Le 17 Avril 1717, je parvins, dit-il, avec beaucoup de peine au sommet du mont Vésuve, où je vis une ouverture considérable remplie de fumée qui cachoit aux yeux sa profondeur. On entendoit dans cet horrible goufre un bruit semblable au mugissement des vagues, & quelquefois comme un bruit de tonnerre accompagné d’éclats. Etant remonte le 5 Mai dans le même lieu, je le trouvai tout différent de ce que je l’avois vu, & je pus appercevoir le goufre qui paroissoit avoir environ un mille de circonférence, & cinquante toises de profondeur. Il s’étoit formé depuis ma derniere visite, une montagne conique dans le milieu de cette embouchure. On y voyoit deux ouvertures ou foyers, l’un jettoit du feu avec violence, & lançoit par intervalles avec un bruit terrible un grand nombre de pierres enflammées, à la hauteur de quelques centaines de piés ; ces pierres retomboient perpendiculairement dans l’entonnoir, dont elles augmentoient le monticule conique. L’autre trou étoit rempli d’une matiere enflammée & liquide semblable à celle qu’on voit dans le fourneau d’une verrerie, qui s’élevoit par ondes comme les vagues de la mer, avec un bruit violent & interrompu.
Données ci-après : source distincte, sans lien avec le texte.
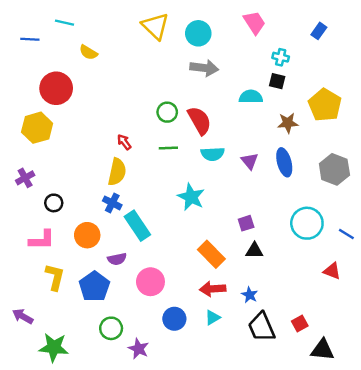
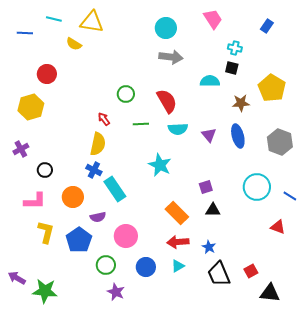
yellow triangle: (155, 26) -> (92, 22), moved, turned -35
red circle: (56, 88) -> (47, 74), size x0.7
green circle: (167, 112) -> (126, 94), moved
purple arrow: (23, 316) -> (17, 278), moved
green circle: (111, 328) -> (106, 265), moved

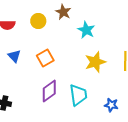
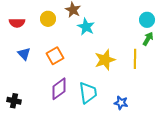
cyan star: (86, 30) -> (86, 27), moved

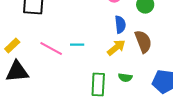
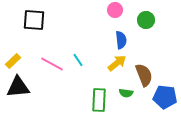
brown semicircle: (143, 42) -> (144, 75), moved
cyan line: (77, 45) -> (78, 60), turned 56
Le vent nous étant favorable, continue M. Berkley, nous eumes le loisir d’examiner ce spectacle surprenant pendant plus d’une heure & demie ; & nous remarquâmes que toutes les bouffées de fumée, de flammes, & de pierres brûlantes, sortoient d’un des trous, tandis que la matiere liquide couloit de l’autre.
Dans la nuit du 7, on entendit à Naples un bruit effrayant qui dura jusqu’au lendemain, & qui ébranloit les vitres des maisons de la ville. Depuis lors, il se déborda une quantité prodigieuse de matieres fondues qui se répandit en torrens le long de la montagne. Le 9 & le 10 l’éruption recommença avec plus de furie, & avec un bruit si terrible, qu’on l’entendoit de l’autre côté de Naples, à quelques milles de distance.
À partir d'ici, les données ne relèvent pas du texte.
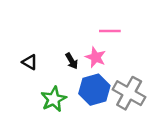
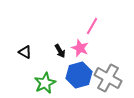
pink line: (110, 31) -> (92, 26), turned -60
Epris de curiosité d’approcher de la montagne, nous débarquâmes, ajoûte M. Berckley, à Torre del Greco. Le mugissement du volcan ne faisoit que croître, à mesure que nous en approchions. Depuis le rivage jusqu’au volcan, il nous tomboit perpétuellement des cendres sur la tête. Toutes ces circonstances, augmentées par le silence de la nuit, formoient un spectacle le plus extraordinaire & le plus capable d’effrayer, à mesure que nous approchions. Pour s’en former une idée, qu’on imagine un vaste torrent de feux liquides, qui rouloit du sommet le long de la montagne, & qui dans sa fureur, renversoit tout ce qui se rencontroit sur son passage, les vignobles, les oliviers, les figuiers, les maisons ; le ruisseau le plus large, sembloit avoir un demi-mille d’étendue. Le courant de soufre ôtoit dans l’éloignement la respiration ; le Vésuve lançoit avec mugissement de grandes bouffées de flammes, des colonnes de feu, & des pierres brûlantes, qui s’élevoient perpendiculairement à perte de vûe au-dessus du sommet de la montagne.
Le 12, les cendres & la fumée obscurcissoient le soleil, & les cendres tomboient jusques dans Naples. Le 15, la plûpart des maisons de la ville en furent couvertes. Le 17, la fumée diminua beaucoup. Le 18, tout cessa ; la montagne parut entierement tranquille, & l’on ne vit plus ni flammes, ni fumée.
Les curieux peuvent consulter sur les éruptions de ce terrible volcan, les Transact. philosoph. les Mém. de l’acad. des sciences, ann. 1750 ; l’Histoire des phénomenes des embrasemens du Vesuve, par Castera, Paris, 1741, in-12, avec fig. & sur-tout Storia è fenomeni del Vesuvio esposti dal p. d. Gio Maria della Torre, in Napoli 1755, in-4o. avec fig. (Le chevalier de Jaucourt.)